Ascorbic acid destroys vitamin B₁₂; therefore ascorbate-treated serum cannot be used for B₁₂ assays. Methotrexate and folinic acid interfere with folate measurement because these drugs cross-react with folate-binding proteins. Minor degrees of haemolysis significantly increase serum folate values as a result of high red cell folate levels. Lipaemia with >2.25 mmol/l (2 g/l) of triglycerides and bilirubin >340 µmol/l (200 mg/l) may affect assays.

High cobalamin levels were thought to be due to B₁₂ therapy, vitamin supplementation, myeloproliferative neoplasms or liver disease. In the absence of these factors, assay interference may result from immunoglobulin–B₁₂–transcobalamin complexes.³⁵

Post-analytical Factors

The clinical interpretation of laboratory data should take account of the positive or negative predictive value of a result. The report should include a reference range, the derivation of which should be indicated. Food supplementation with folate or voluntary additional vitamin intake has resulted in bimodal distributions of vitamin levels in some populations, further complicating the definition of normality.

Methods for cobalamin and folate analysis

Microbiological bioassays and radiodilution assays for serum B₁₂ and folate ⁵⁴ are still used, albeit by a decreasing minority of laboratories and continue to play an important role in the evaluation of new automated methods. They are also used in population studies where they are useful in providing information on the long-term comparability of results. (They are detailed in the 9th edition of this book.)

Modern methods are highly automated, heterogeneous, competitive protein-binding assays with chemiluminescence or fluorescence detection systems.

General principles of competitive protein binding assays

The majority of automated single-platform, multianalyte, random-access analysers offer assays for serum B₁₂, folate and homocysteine by non-isotopic competitive protein binding or immunoassays. Second antibodies may be utilized as part of the separation procedures. These assays have been designed for serum assays and the assay platforms may not be optimized for analysis of haemolysates.

Serum B₁₂ assays

Release from Endogenous Binders and Conversion of Analyte to Appropriate Form

Nearly 99% of serum B₁₂ is bound to endogenous binding proteins (transcobalamin I, II and III) and must be released from these before measurement. The release step utilizes alkaline hydrolysis (NaOH at pH 12–13) in the presence of potassium cyanide (KCN), which converts cobalamin to the more stable cyanocobalamin and dithiothreitol (DTT) to prevent rebinding of released B₁₂. Alkaline hydrolysis requires subsequent adjustment of pH to be optimal for the binding agent.
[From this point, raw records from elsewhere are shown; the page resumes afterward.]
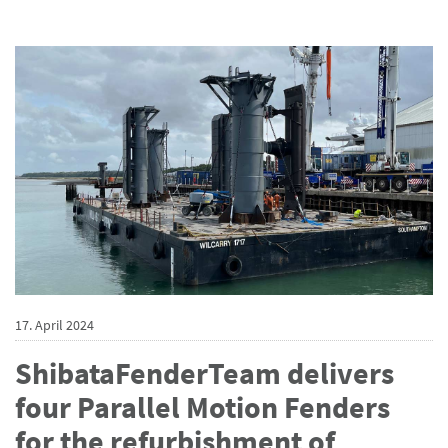
17. April 2024
ShibataFenderTeam delivers
four Parallel Motion Fenders
for the refurbishment of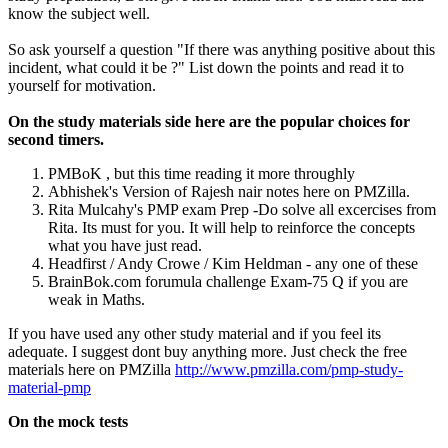
know the subject well.
So ask yourself a question "If there was anything positive about this
incident, what could it be ?" List down the points and read it to
yourself for motivation.
On the study materials side here are the popular choices for
second timers.
PMBoK , but this time reading it more throughly
Abhishek's Version of Rajesh nair notes here on PMZilla.
Rita Mulcahy's PMP exam Prep -Do solve all excercises from
Rita. Its must for you. It will help to reinforce the concepts
what you have just read.
Headfirst / Andy Crowe / Kim Heldman - any one of these
BrainBok.com forumula challenge Exam-75 Q if you are
weak in Maths.
If you have used any other study material and if you feel its
adequate. I suggest dont buy anything more. Just check the free
materials here on PMZilla
http://www.pmzilla.com/pmp-study-
material-pmp
On the mock tests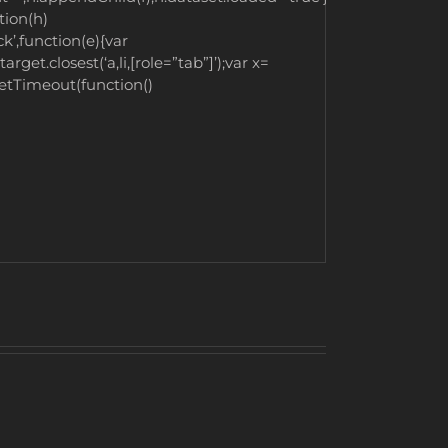
tion(h)
’,function(e){var
rget.closest(‘a,li,[role=”tab”]’);var x=
.setTimeout(function()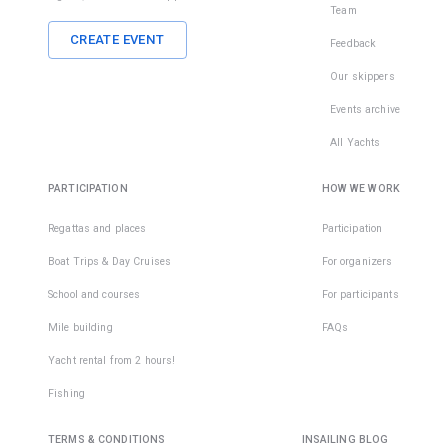
Team
CREATE EVENT
Feedback
Our skippers
Events archive
All Yachts
PARTICIPATION
HOW WE WORK
Regattas and places
Participation
Boat Trips & Day Cruises
For organizers
School and courses
For participants
Mile building
FAQs
Yacht rental from 2 hours!
Fishing
TERMS & CONDITIONS
INSAILING BLOG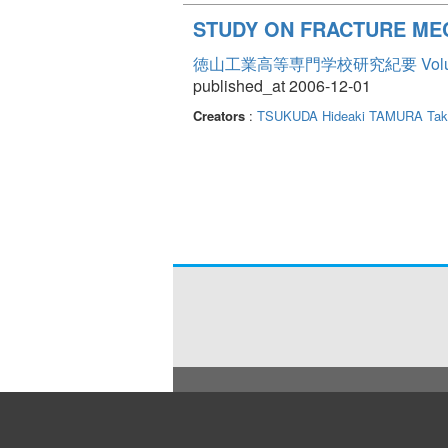
STUDY ON FRACTURE ME
徳山工業高等専門学校研究紀要 Volum
published_at 2006-12-01
Creators
:
TSUKUDA Hideaki
TAMURA Taka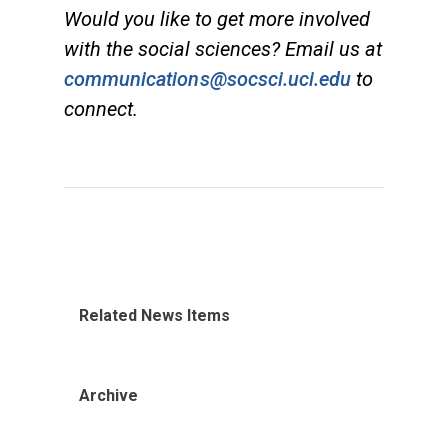
Would you like to get more involved
with the social sciences? Email us at
communications@socsci.uci.edu
to
connect.
Related News Items
Archive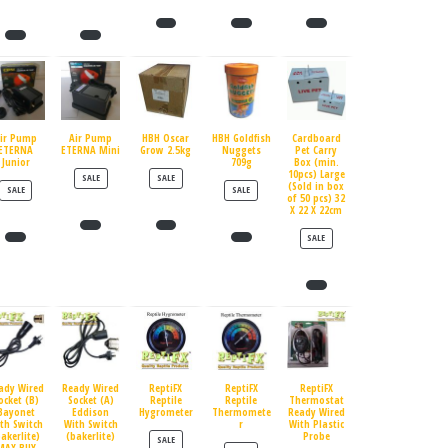
ir Pump
Air Pump
HBH Oscar
HBH Goldfish
Cardboard
ETERNA
ETERNA Mini
Grow 2.5kg
Nuggets
Pet Carry
Junior
709g
Box (min.
10pcs) Large
PRODUCT ON SALE
PRODUCT ON SALE
SALE
SALE
(Sold in box
PRODUCT ON SALE
PRODUCT ON SALE
SALE
SALE
of 50 pcs) 32
X 22 X 22cm
PRODUCT ON SALE
SALE
ady Wired
Ready Wired
ReptiFX
ReptiFX
ReptiFX
ocket (B)
Socket (A)
Reptile
Reptile
Thermostat
Bayonet
Eddison
Hygrometer
Thermomete
Ready Wired
th Switch
With Switch
r
With Plastic
bakerlite)
(bakerlite)
Probe
PRODUCT ON SALE
SALE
Binding of B₁₂ to Kit Binder

The binding of B₁₂ to kit binder is the competitive step of the assay. Serum-derived cyanocobalamin competes with labelled cobalamin, which is usually complexed to a chemiluminescent or fluorescent substrate or enzyme, for limited binding sites on porcine intrinsic factor. Specificity for cobalamin is ensured by purification of the intrinsic factor (IF) or by blocking contaminating corrinoid binders (R binders) by addition of excess blocking cobinamide. Specificity of pure and blocked IF can be demonstrated by the addition of cobinamide to sera. There should be no increase in assay value. Some assays use only the alkaline denaturation step to inactivate the endogenous binders. It is important that assays are not be affected by the presence of high-titre anti-intrinsic factor antibody in patient sera. The Siemens Centaur, Beckman Access, Siemens Immulite 2000/2500 and Tosoh assays have all been vulnerable to this false normal B₁₂ effect and carry product literature warnings to this effect. Roche and Abbott assays have not demonstrated this problem with such sera and the holotranscobalamin assay by Axis-Shield is also unaffected.^25,^26,³⁶

Separation of Bound and Unbound B₁₂

Following competitive binding, the separation of bound and unbound B₁₂ is achieved by a number of electro- or physico-chemical and immunological methods. The Roche Elecsys utilizes an electrochemiluminescence measuring cell in which the bound B₁₂–ruthenium–IF complex, attached to paramagnetic particles by biotin–streptavidin, is magnetically captured onto the surface of an electrode. The Abbott Axsym uses polymer microparticles (beads) coated with porcine IF to bind B₁₂ and the bound B₁₂ is then immobilized by irreversible binding to a glass fibre matrix. These methods are designed to improve separation of bound and unbound B₁₂; they may utilize murine anti-intrinsic factor antibody–enzyme conjugates as part of the signal generation.

Signal Generation

The bound fraction is then detected by addition of a chemiluminescent, fluorescent or colorimetric enzyme substrate, which results in generation of fluorescence or light emission. There are two types of signal: flash, which is pH or electrically induced, and plateau, which is sustained. The initial rate of reaction or the area under the curve is used to calculate the result.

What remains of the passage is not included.